La comtesse de Tende est publiée en 1664.

L’histoire :

La Princesse de Neufchâtel est veuve et constitue un très bon parti. Le Chevalier de Navarre, qui est ambitieux, souhaite donc l’épouser. Pour parvenir à ses fins, il fait jouer ses contacts : on le présente à Clarisse Strozzi qui doit l’aider à approcher la Princesse. Mais le Chevalier tombe fou amoureux de Clarisse et veut tout abandonner pour elle.

« Le chevalier la vint voir. Il prit des liaisons et des mesures avec elle, mais, en la voyant, il prit aussi pour elle une passion violente, mais il ne s’y abandonna pas d’abord. Il vit les obstacles que des sentiments partagés entre l’amour et l’ambition apporteraient à son dessein. »

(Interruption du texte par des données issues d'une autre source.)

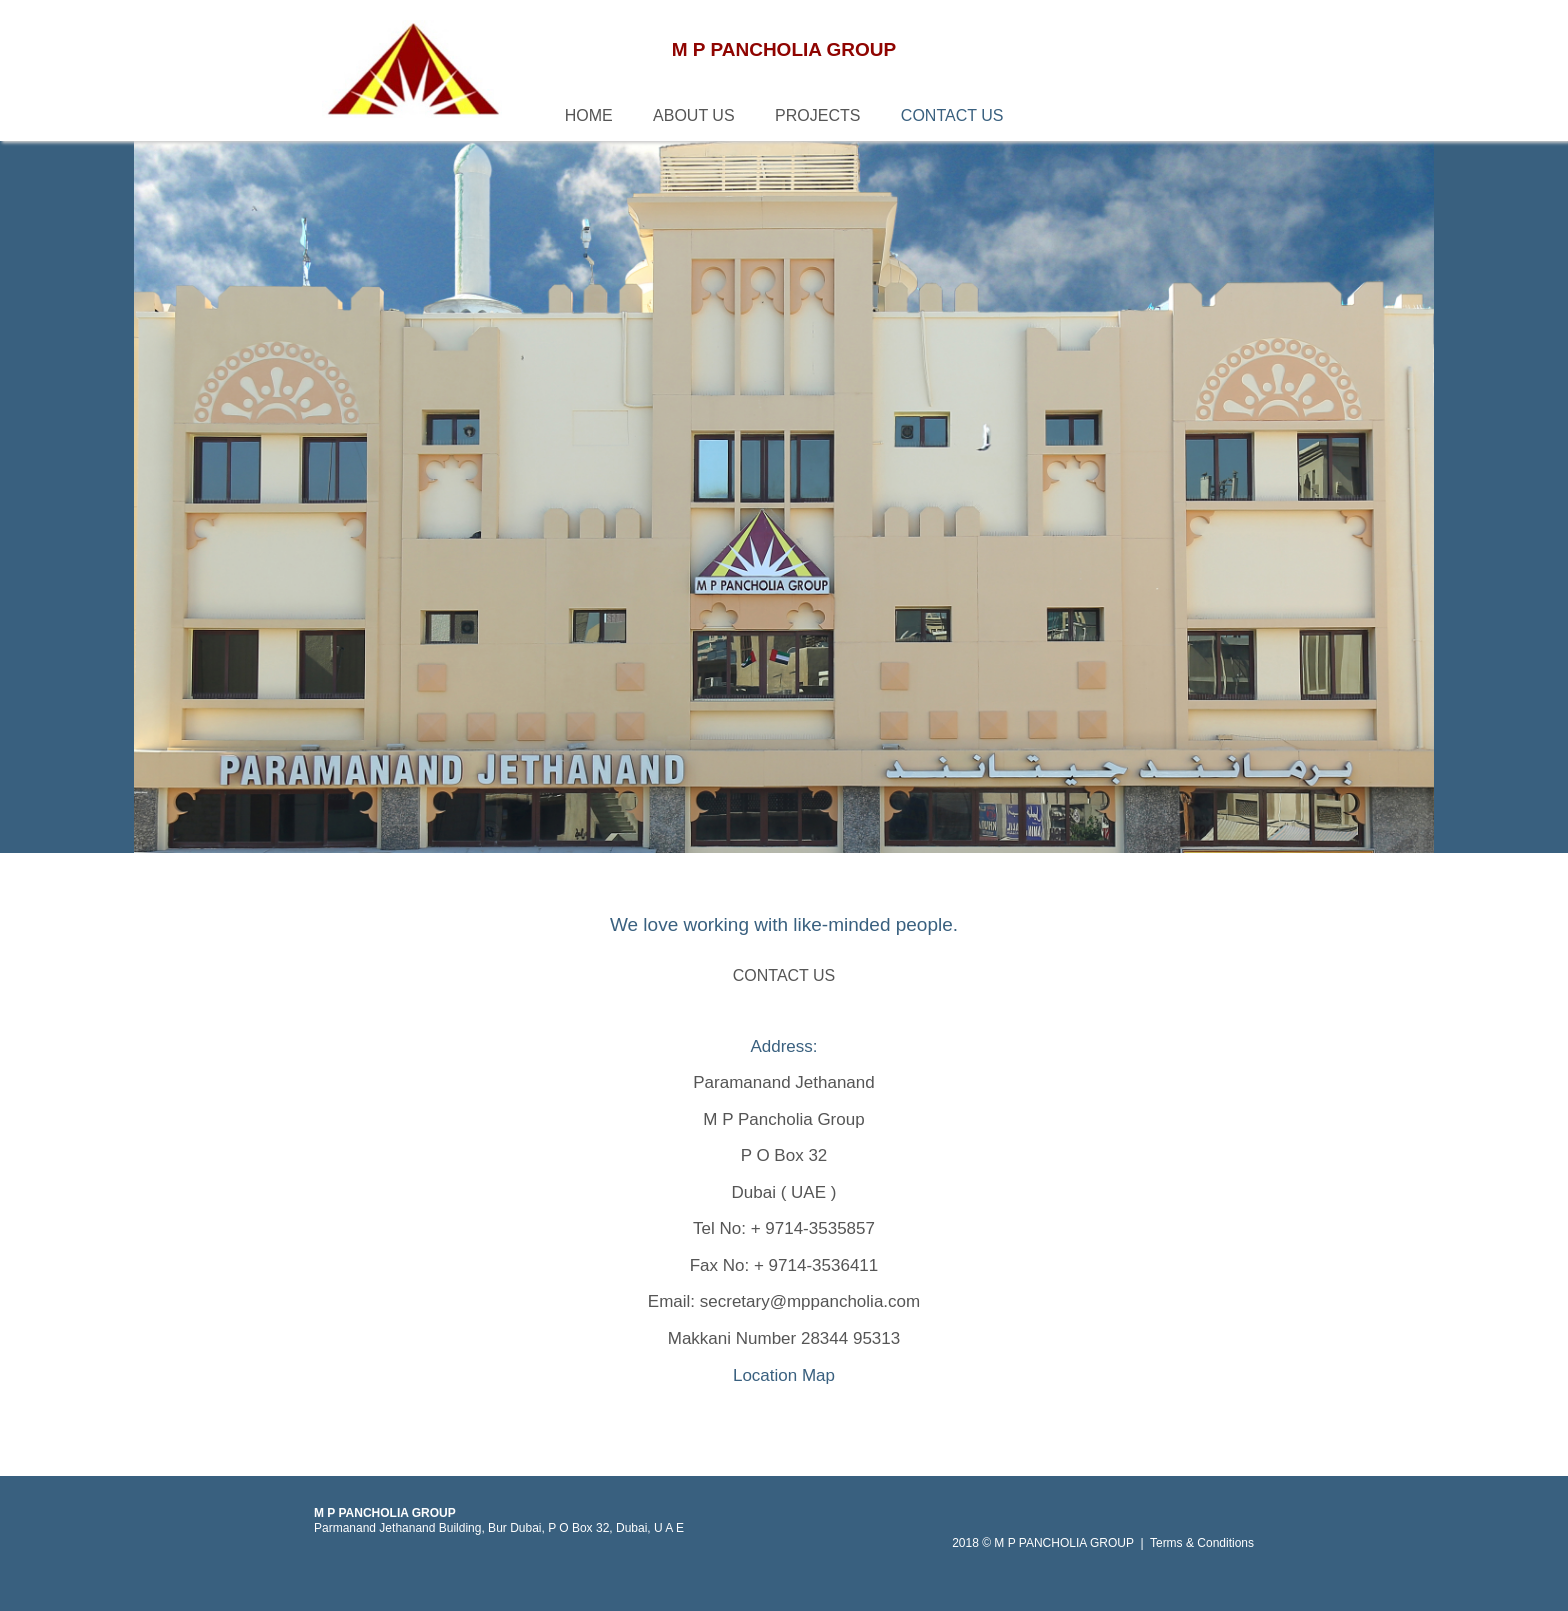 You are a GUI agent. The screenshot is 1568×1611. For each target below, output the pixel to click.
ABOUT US (694, 115)
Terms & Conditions (1202, 1543)
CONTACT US (952, 115)
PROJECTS (817, 115)
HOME (589, 115) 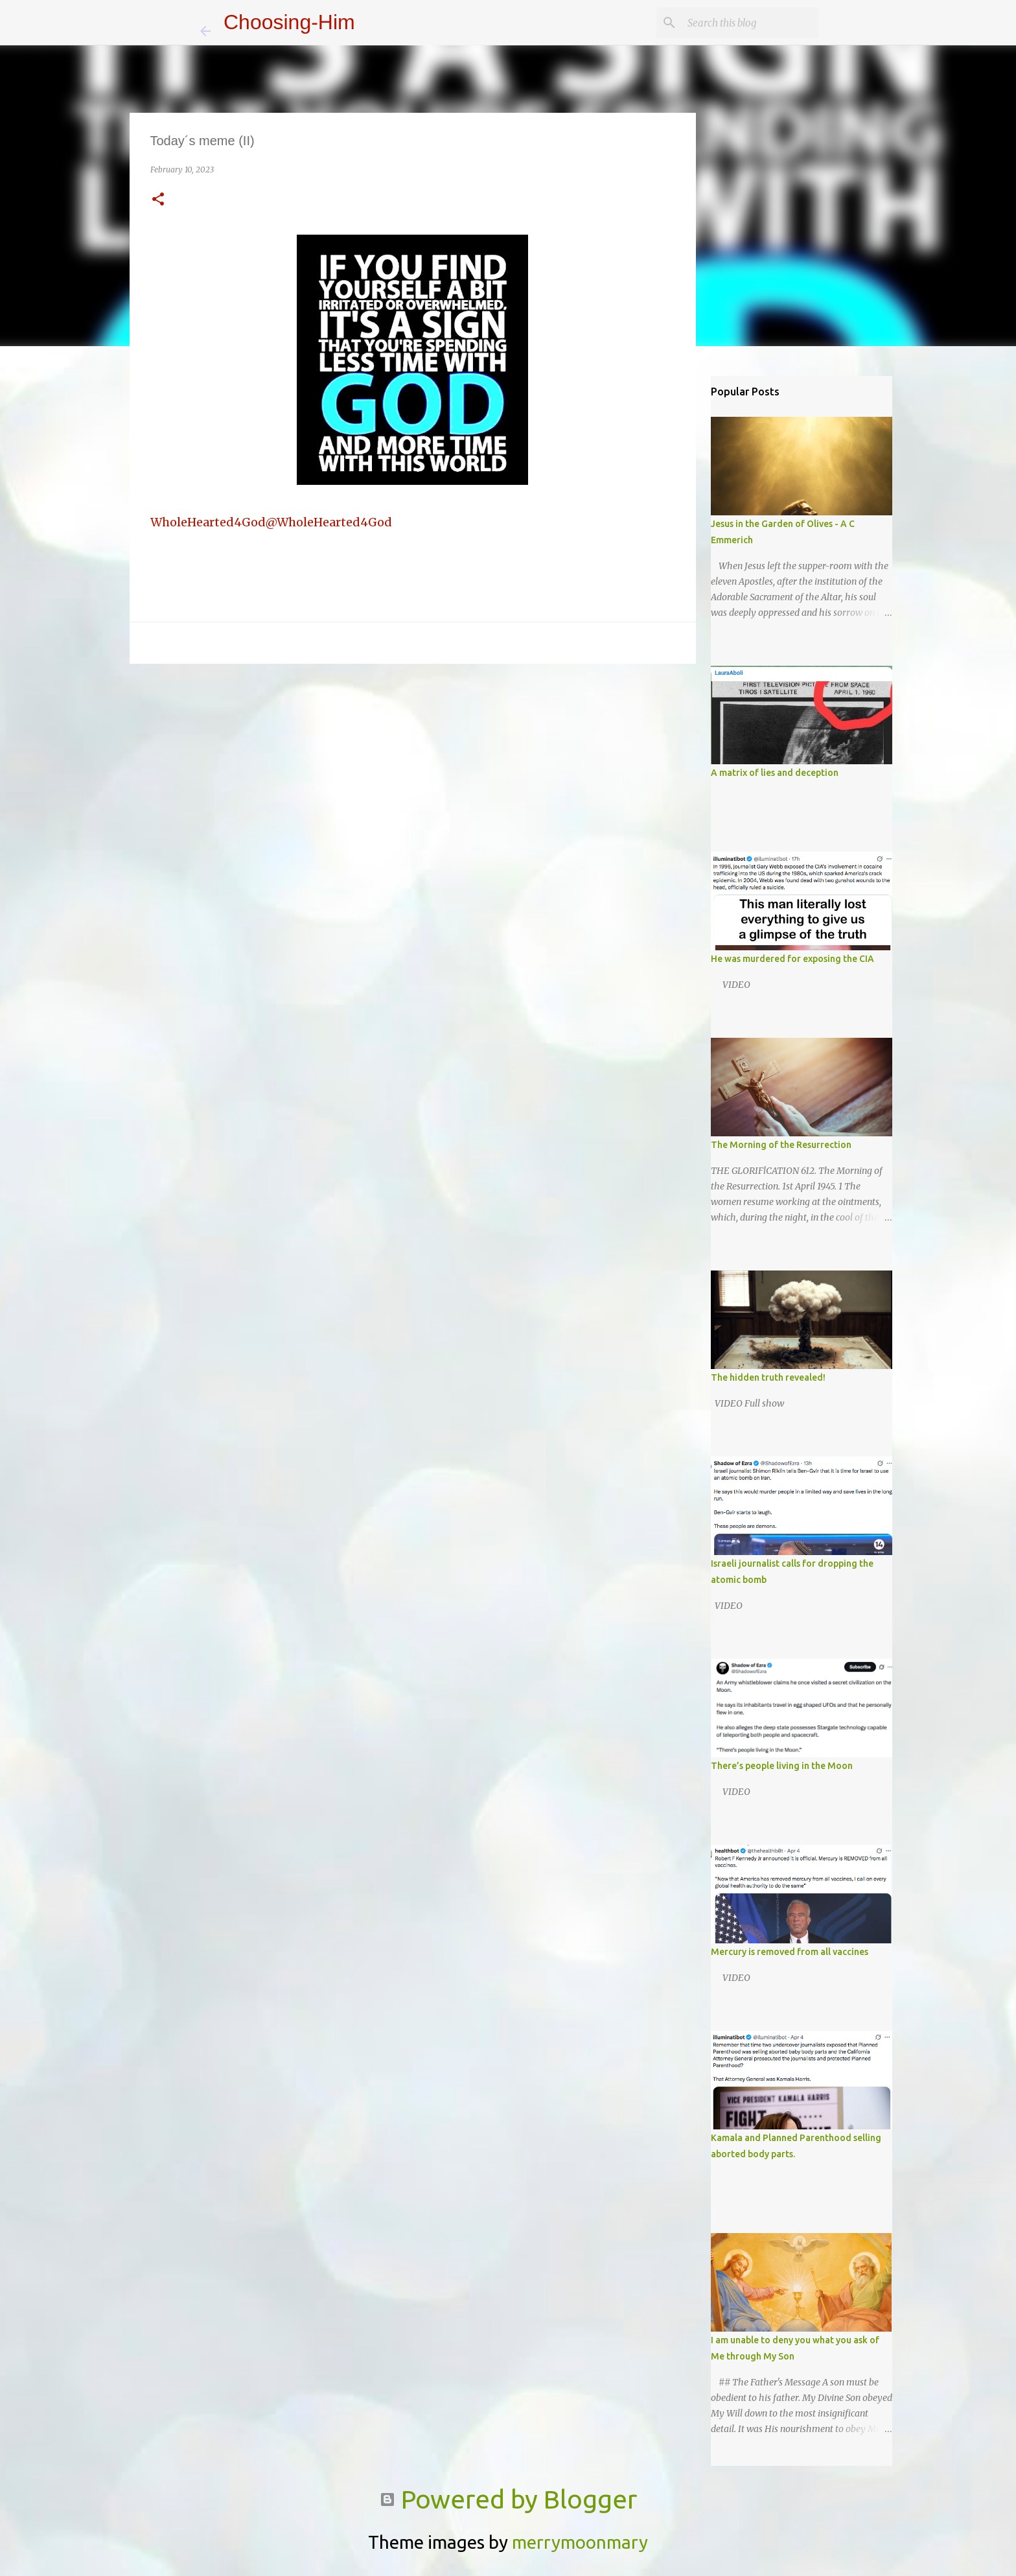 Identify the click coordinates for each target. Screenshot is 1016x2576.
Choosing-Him (289, 22)
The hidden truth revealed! (768, 1377)
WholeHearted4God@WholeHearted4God (271, 522)
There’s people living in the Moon (782, 1766)
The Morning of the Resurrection (781, 1145)
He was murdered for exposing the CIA (792, 959)
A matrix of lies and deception (774, 772)
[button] (158, 200)
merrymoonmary (580, 2542)
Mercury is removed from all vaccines (789, 1952)
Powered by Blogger (508, 2499)
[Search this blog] (750, 22) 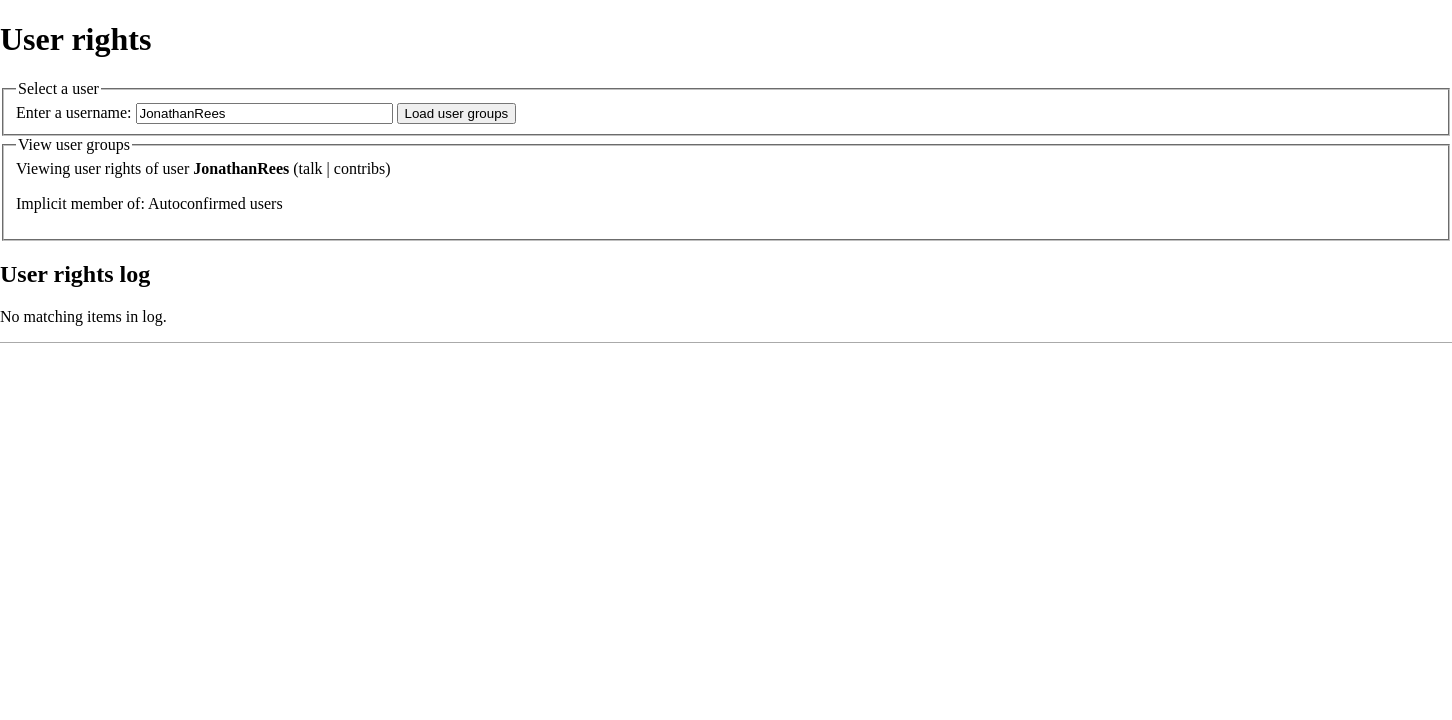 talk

« Il n’est pas question de mon mariage, il ne s’agit plus de ma fortune. Il ne s’agit plus que de votre cœur, Madame, et d’être aimé de vous ; je renonce à tout le reste. Vous m’avez laissé voir que vous ne me haïssez pas, mais vous m’avez voulu cacher que je suis assez heureux pour que mon mariage vous fasse de la peine. Je viens vous dire, Madame, que j’y renonce, que ce mariage me serait un supplice et que je ne veux vivre que pour vous. L’on m’attend à l’heure que je vous parle, tout est prêt, mais je vais tout rompre si, en le rompant, je fais une chose qui vous soit agréable et qui vous prouve ma passion. »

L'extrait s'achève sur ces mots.